_EXTRACTED DATA_:

::::::::

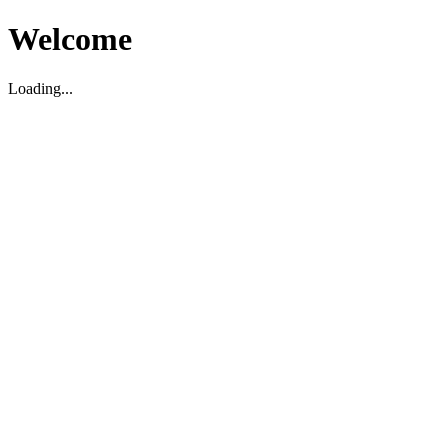
Welcome
Loading...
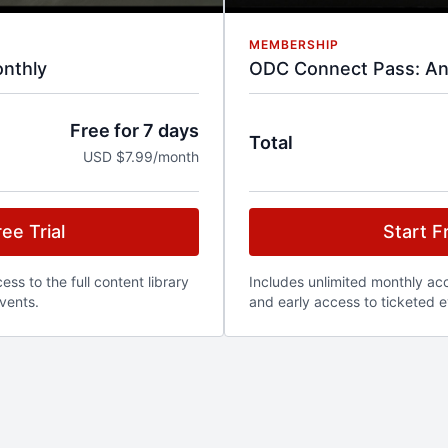
MEMBERSHIP
nthly
ODC Connect Pass: An
Free for 7 days
Total
USD $7.99/month
ee Trial
Start Fr
ss to the full content library
Includes unlimited monthly acce
vents.
and early access to ticketed e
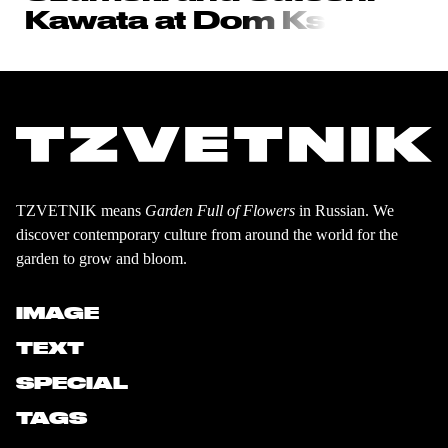
Kawata at Do
m Ks
TZVETNIK means
Garden Full of Flowers
in Russian. We
discover contemporary culture from around the world for the
garden to grow and bloom.
IMAGE
TEXT
SPECIAL
TAGS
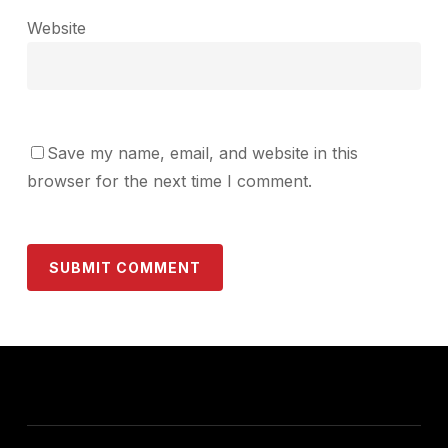
Website
Save my name, email, and website in this
browser for the next time I comment.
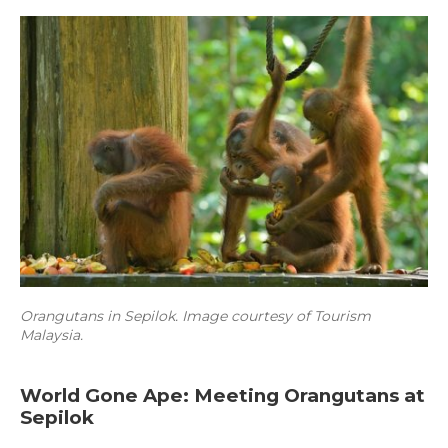
Orangutans in Sepilok. Image courtesy of Tourism
Malaysia.
World Gone Ape: Meeting Orangutans at
Sepilok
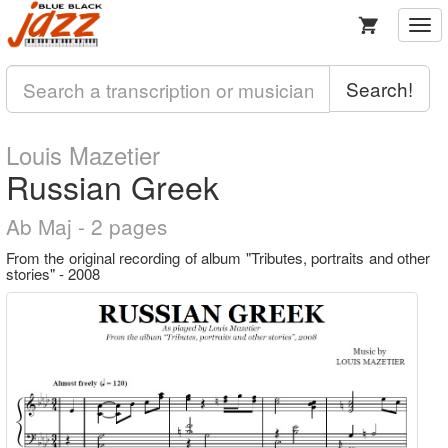
Togg
navi
Search!
Louis Mazetier
Russian Greek
Ab Maj - 2 pages
From the original recording of album "Tributes, portraits and other
stories" - 2008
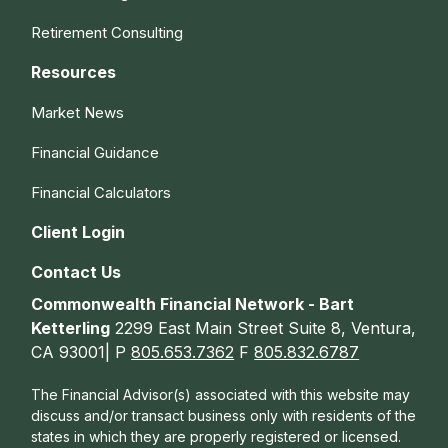
Retirement Consulting
Resources
Market News
Financial Guidance
Financial Calculators
Client Login
Contact Us
Commonwealth Financial Network - Bart
Ketterling
2299 East Main Street Suite 8, Ventura,
CA 93001| P
805.653.7362
F
805.832.6787
The Financial Advisor(s) associated with this website may
discuss and/or transact business only with residents of the
states in which they are properly registered or licensed.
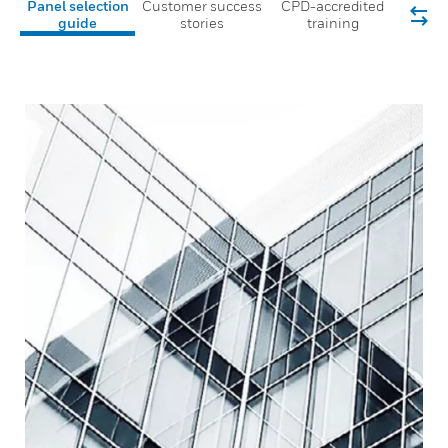
Panel selection
Customer success
CPD-accredited
guide
stories
training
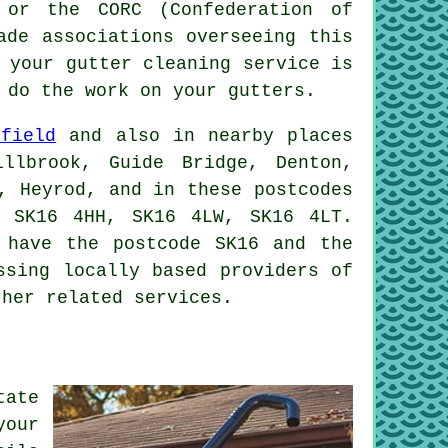
 or the CORC (Confederation of
ade associations overseeing this
 your gutter cleaning service is
 do the work on your gutters.
nfield
and also in nearby places
llbrook, Guide Bridge, Denton,
, Heyrod, and in these postcodes
 SK16 4HH, SK16 4LW, SK16 4LT.
 have the postcode SK16 and the
ssing locally based providers of
ther related services.
tate
your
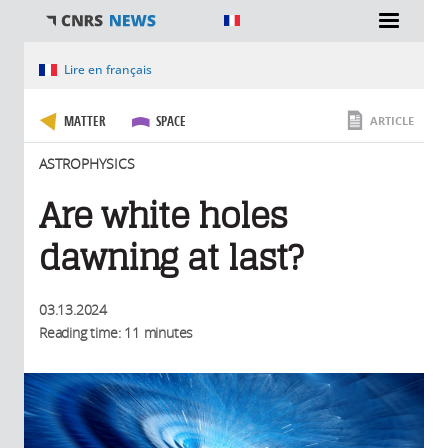
You are here
Lire en français
MATTER
SPACE
ARTICLE
ASTROPHYSICS
Are white holes
dawning at last?
03.13.2024
Reading time: 11 minutes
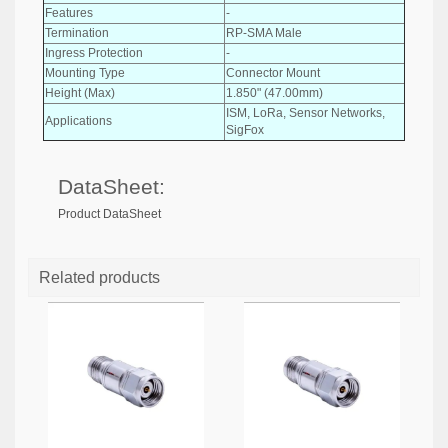
Features
-
Termination
RP-SMA Male
Ingress Protection
-
Mounting Type
Connector Mount
Height (Max)
1.850" (47.00mm)
ISM, LoRa, Sensor Networks,
Applications
SigFox
DataSheet:
Product DataSheet
Related products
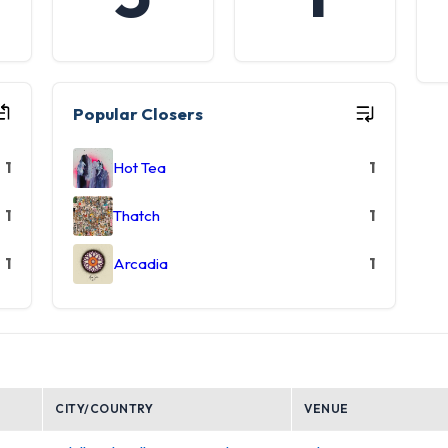
Popular Closers
1
Hot Tea
1
1
Thatch
1
1
Arcadia
1
CITY/COUNTRY
VENUE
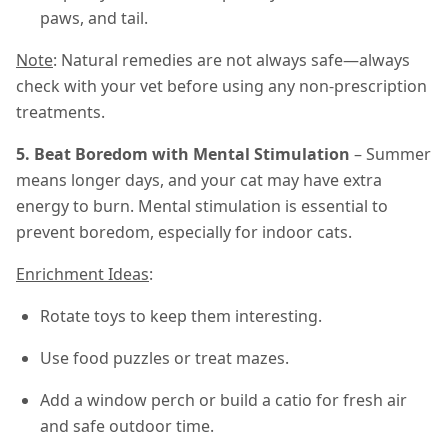
paws, and tail.
Note
: Natural remedies are not always safe—always
check with your vet before using any non-prescription
treatments.
5. Beat Boredom with Mental Stimulation
– Summer
means longer days, and your cat may have extra
energy to burn. Mental stimulation is essential to
prevent boredom, especially for indoor cats.
Enrichment Ideas
:
Rotate toys to keep them interesting.
Use food puzzles or treat mazes.
Add a window perch or build a catio for fresh air
and safe outdoor time.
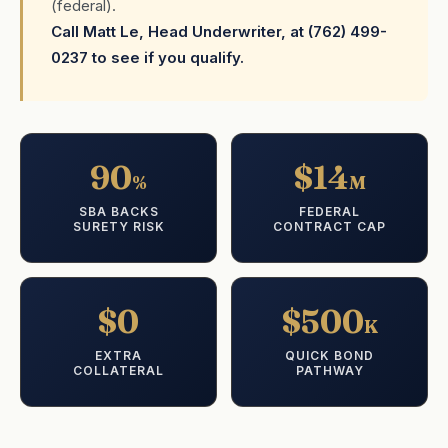
(federal).
Call Matt Le, Head Underwriter, at (762) 499-
0237 to see if you qualify.
90
$14
%
M
SBA BACKS
FEDERAL
SURETY RISK
CONTRACT CAP
$0
$500
K
EXTRA
QUICK BOND
COLLATERAL
PATHWAY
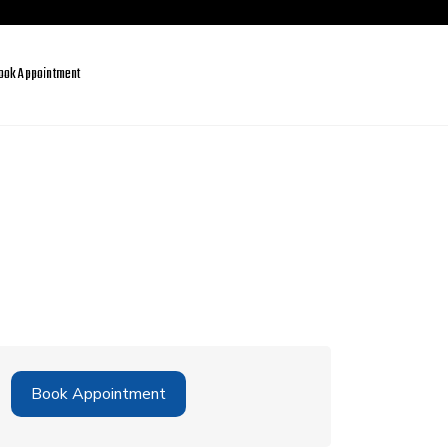
ook Appointment
Book Appointment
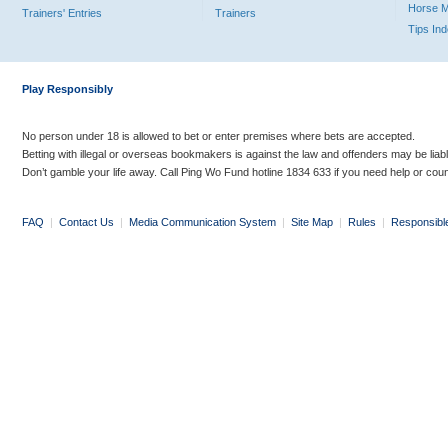
Horse 
Trainers' Entries
Trainers
Tips In
Play Responsibly
No person under 18 is allowed to bet or enter premises where bets are accepted.
Betting with illegal or overseas bookmakers is against the law and offenders may be liab
Don’t gamble your life away. Call Ping Wo Fund hotline 1834 633 if you need help or coun
FAQ
|
Contact Us
|
Media Communication System
|
Site Map
|
Rules
|
Responsibl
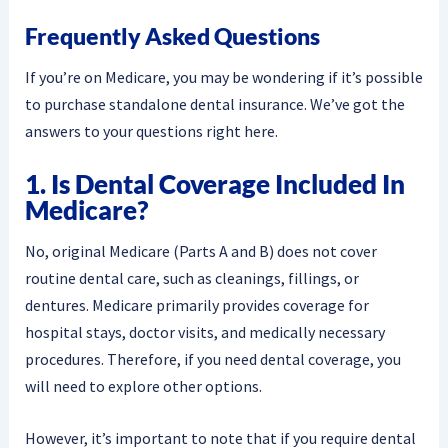
Frequently Asked Questions
If you’re on Medicare, you may be wondering if it’s possible
to purchase standalone dental insurance. We’ve got the
answers to your questions right here.
1. Is Dental Coverage Included In
Medicare?
No, original Medicare (Parts A and B) does not cover
routine dental care, such as cleanings, fillings, or
dentures. Medicare primarily provides coverage for
hospital stays, doctor visits, and medically necessary
procedures. Therefore, if you need dental coverage, you
will need to explore other options.
However, it’s important to note that if you require dental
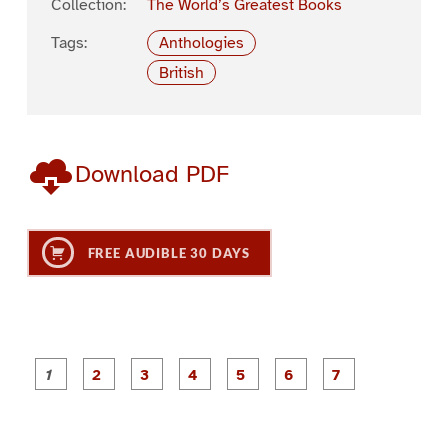
Collection:
The World’s Greatest Books
Tags:
Anthologies
British
Download PDF
FREE AUDIBLE 30 DAYS
P
P
P
P
P
P
a
a
a
a
a
a
g
g
g
g
g
g
g
e
e
e
e
e
e
e
1
2
3
4
5
6
7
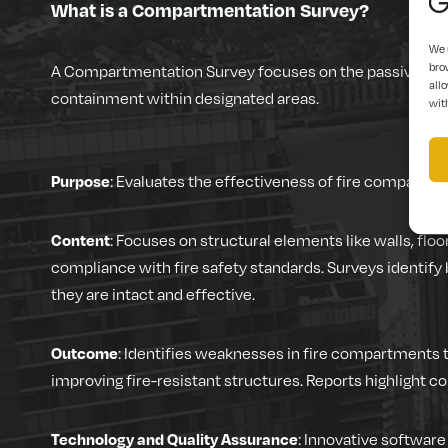
What is a Compartmentation Survey?
We 
bro
A Compartmentation Survey focuses on the passive fire p
allo
containment within designated areas.
wit
Purpose
: Evaluates the effectiveness of fire compartmen
Content
: Focuses on structural elements like walls, floo
compliance with fire safety standards. Surveys identify
they are intact and effective.
Outcome
: Identifies weaknesses in fire compartments 
improving fire-resistant structures. Reports highlight c
Technology and Quality Assurance
: Innovative software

::::::::

_YOUR GOAL_: Exactly reproduce each entry, but drop the pictures.

_EXERCISE ANSWER_:
Welcome
Loading...
MEMBERSHIP
nthly
ODC Connect Pass: An
Free for 7 days
Total
USD $7.99/month
ee Trial
Start Fr
ss to the full content library
Includes unlimited monthly acce
vents.
and early access to ticketed e
Kawata at Do
m Ks
TZVETNIK means
Garden Full of Flowers
in Russian. We
discover contemporary culture from around the world for the
garden to grow and bloom.
IMAGE
TEXT
SPECIAL
TAGS
Website
Save my name, email, and website in this
browser for the next time I comment.
Orangutans in Sepilok. Image courtesy of Tourism
Malaysia.
World Gone Ape: Meeting Orangutans at
Sepilok
Togg
navi
Search!
Louis Mazetier
Russian Greek
Ab Maj - 2 pages
From the original recording of album "Tributes, portraits and other
stories" - 2008
Retirement Consulting
Resources
Market News
Financial Guidance
Financial Calculators
Client Login
Contact Us
Commonwealth Financial Network - Bart
Ketterling
2299 East Main Street Suite 8, Ventura,
CA 93001| P
805.653.7362
F
805.832.6787
The Financial Advisor(s) associated with this website may
discuss and/or transact business only with residents of the
states in which they are properly registered or licensed.
Panel selection
Customer success
CPD-accredited
guide
stories
training
 or the CORC (Confederation of
ade associations overseeing this
 your gutter cleaning service is
 do the work on your gutters.
nfield
and also in nearby places
llbrook, Guide Bridge, Denton,
, Heyrod, and in these postcodes
 SK16 4HH, SK16 4LW, SK16 4LT.
 have the postcode SK16 and the
ssing locally based providers of
ther related services.
tate
your
You are here
Lire en français
MATTER
SPACE
ARTICLE
ASTROPHYSICS
Are white holes
dawning at last?
03.13.2024
Reading time: 11 minutes
Features
-
Termination
RP-SMA Male
Ingress Protection
-
Mounting Type
Connector Mount
Height (Max)
1.850" (47.00mm)
ISM, LoRa, Sensor Networks,
Applications
SigFox
DataSheet:
Product DataSheet
Related products
Popular Closers
1
Hot Tea
1
1
Thatch
1
1
Arcadia
1
CITY/COUNTRY
VENUE
paws, and tail.
Note
: Natural remedies are not always safe—always
check with your vet before using any non-prescription
treatments.
5. Beat Boredom with Mental Stimulation
– Summer
means longer days, and your cat may have extra
energy to burn. Mental stimulation is essential to
prevent boredom, especially for indoor cats.
Enrichment Ideas
:
Rotate toys to keep them interesting.
Use food puzzles or treat mazes.
Add a window perch or build a catio for fresh air
and safe outdoor time.
(federal).
Call Matt Le, Head Underwriter, at (762) 499-
0237 to see if you qualify.
90
$14
%
M
SBA BACKS
FEDERAL
SURETY RISK
CONTRACT CAP
$0
$500
K
EXTRA
QUICK BOND
COLLATERAL
PATHWAY
ook Appointment
Book Appointment
Horse 
Trainers' Entries
Trainers
Tips In
Play Responsibly
No person under 18 is allowed to bet or enter premises where bets are accepted.
Betting with illegal or overseas bookmakers is against the law and offenders may be liab
Don’t gamble your life away. Call Ping Wo Fund hotline 1834 633 if you need help or coun
FAQ
|
Contact Us
|
Media Communication System
|
Site Map
|
Rules
|
Responsibl
Frequently Asked Questions
If you’re on Medicare, you may be wondering if it’s possible
to purchase standalone dental insurance. We’ve got the
answers to your questions right here.
1. Is Dental Coverage Included In
Medicare?
No, original Medicare (Parts A and B) does not cover
routine dental care, such as cleanings, fillings, or
dentures. Medicare primarily provides coverage for
hospital stays, doctor visits, and medically necessary
procedures. Therefore, if you need dental coverage, you
will need to explore other options.
However, it’s important to note that if you require dental
Collection:
The World’s Greatest Books
Tags:
Anthologies
British
Download PDF
FREE AUDIBLE 30 DAYS
P
P
P
P
P
P
a
a
a
a
a
a
g
g
g
g
g
g
g
e
e
e
e
e
e
e
1
2
3
4
5
6
7
What is a Compartmentation Survey?
We 
bro
A Compartmentation Survey focuses on the passive fire p
allo
containment within designated areas.
wit
Purpose
: Evaluates the effectiveness of fire compartmen
Content
: Focuses on structural elements like walls, floo
compliance with fire safety standards. Surveys identify
they are intact and effective.
Outcome
: Identifies weaknesses in fire compartments 
improving fire-resistant structures. Reports highlight c
Technology and Quality Assurance
: Innovative software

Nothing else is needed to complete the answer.